WENATCHEE -- Alcoa officials called Wednesday's plan a "win-win" plan for saving the Wenatchee Works plant. But among workers there are definite winners and losers.

And worker reaction was mixed in the hours after its unveiling.

"When I was hired on, I was told that Alcoa was a company you could retire from," said Arthur A. Martinez, a carbon setter in the potrooms. "A year and four months later, I'm gone."

Martinez said he is among about 80 employees who will lose their jobs at the end of June as part off the rescue plan, which includes halting aluminum production, layoffs, cashing in on electric prices and the promise of a rebirth powered by locally controlled electricity. The plan calls for firing up potlines in about 15 months.

Martinez's concerns are more immediate. "What am I going to do?" he said at a small gathering of workers outside the Malaga Market a few hours after the rescue plan was made public. "Working in the orchards picking cherries isn't going to make my house payment and pay my bills. Have you checked the want ads lately? There's nothing but minimum wage jobs."

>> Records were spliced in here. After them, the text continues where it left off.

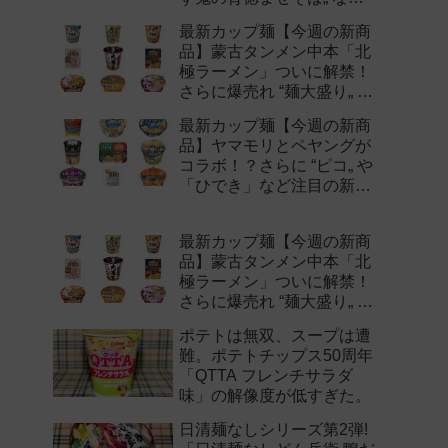
注目の新作まとめ！
最新カップ麺【今週の新商
品】蒙古タンメン中本「北
極ラーメン」ついに解禁！
さらに爆売れ “麺大盛り„ シ
リーズの新味など注目の新
最新カップ麺【今週の新商
作まとめ！
品】ヤマモリとペヤングが
コラボ！？さらに “ピコ„ や
「ひでき」など注目の新作
まとめ！
最新カップ麺【今週の新商
品】蒙古タンメン中本「北
極ラーメン」ついに解禁！
さらに爆売れ “麺大盛り„ シ
リーズの新味など注目の新
ポテトは無双、スープは遭
作まとめ！
難。ポテトチップス50周年
「QTTA フレンチサラダ
味」の解像度が低すぎた。
日清麺なしシリーズ第2弾!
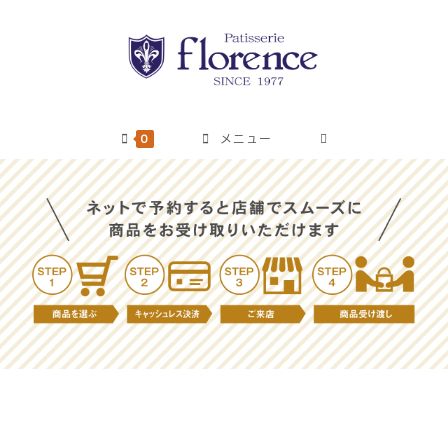
コ
ン
テ
ン
ツ
へ
0
メニュー
ス
キ
ッ
プ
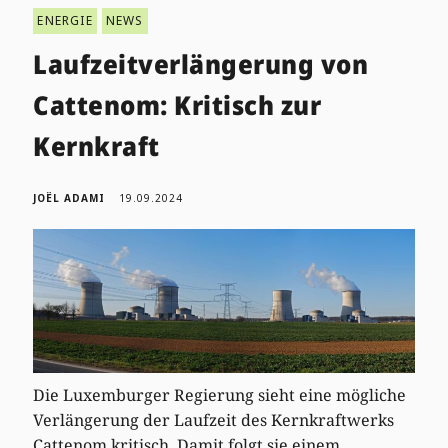
ENERGIE
NEWS
Laufzeitverlängerung von
Cattenom: Kritisch zur
Kernkraft
JOËL ADAMI
19.09.2024
Die Luxemburger Regierung sieht eine mögliche
Verlängerung der Laufzeit des Kernkraftwerks
Cattenom kritisch. Damit folgt sie einem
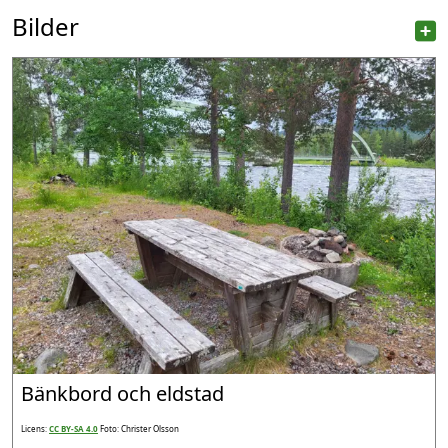
Bilder
Bänkbord och eldstad
Licens:
CC BY-SA 4.0
Foto: Christer Olsson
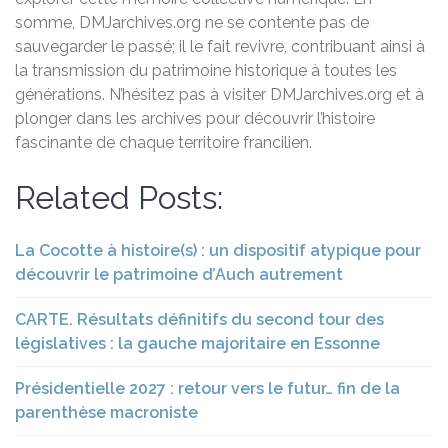
somme, DMJarchives.org ne se contente pas de
sauvegarder le passé; il le fait revivre, contribuant ainsi à
la transmission du patrimoine historique à toutes les
générations. N’hésitez pas à visiter DMJarchives.org et à
plonger dans les archives pour découvrir l’histoire
fascinante de chaque territoire francilien.
Related Posts:
La Cocotte à histoire(s) : un dispositif atypique pour
découvrir le patrimoine d’Auch autrement
CARTE. Résultats définitifs du second tour des
législatives : la gauche majoritaire en Essonne
Présidentielle 2027 : retour vers le futur… fin de la
parenthèse macroniste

Wenatchee Aluminum Trades Council President Wayne Pretts called the plan "the most positive news I can remember ever getting." Pretts, a general mechanic, said it would "secure our future and secure a lot of jobs in the community." He said Wednesday at the plant that he planned to tell workers about the deal immediately after the announcement. He declined to let a reporter go with him as he spread the news.

"What this does for me and a lot of others is give us a place to retire," said Glen Lueders of East Wenatchee, a general mechanic and an executive board member for the trade union. "Just to know we have a future here will take so much pressure off workers."

Mechanic Barry Wright, one of the few workers to attend Wednesday's announcement, said he was just happy to still have a job. "I'm an industrial mechanic," he said. "Where else is there in the Wenatchee Valley to do that kind of work?"

The 400 to 450 workers who remain will continue to get paid even though aluminum production will be shut down. Some workers said they were bracing for slimmer paychecks because of the loss of overtime, weekend pay and premium pay for working late or more undesirable shifts, which can all add up to hundreds of dollars a month.

"That's a house payment, a car payment, or rent to a lot of these guys," said Zane Barr at the Malaga Market.

Most of the dozen or so men complained that no one from management told them about the plan that was announced to the public earlier in the day in an administrative building not far from where they were working. Instead, they said, they heard second- and third-hand accounts that filtered down from another worker who heard about the meeting just minutes before it happened and showed up.

Ken Maple said he sold his house in Tonasket last year and moved to Wenatchee after landing a job in the potrooms at the Wenatchee plant. He said he was assured in January by company officials that he wouldn't lose his job, so he bought a 2000 Ford half-ton pickup truck and a house in Waterville. After learning a few months later that he might lose his job, he sold the truck and bought a well-worn 1979 Ford Bronco. He was recently told he would be laid off on June 30.

Don Dunagan, a carbon setter at the plant for 28 years, said he deliberately works the long hours, odd shifts and dirtier jobs to get as much extra pay as he can get. He said getting paid a base salary for a straight 40-hour week will be tough.

Barr, a pot tender who has worked at the Wenatchee plant for 21 years who will keep his job, estimated that if he quit putting money into his 401(k) retirement plan, he would still end up $150 a month short to pay his bills once he loses his extra pay.

Still, he admitted that he was better off than those workers losing their jobs. "These guys (Alcoa officials) made promises to us," Barr said. "Supposedly we were not going to lose anything. I don't know how they figure we're not losing here."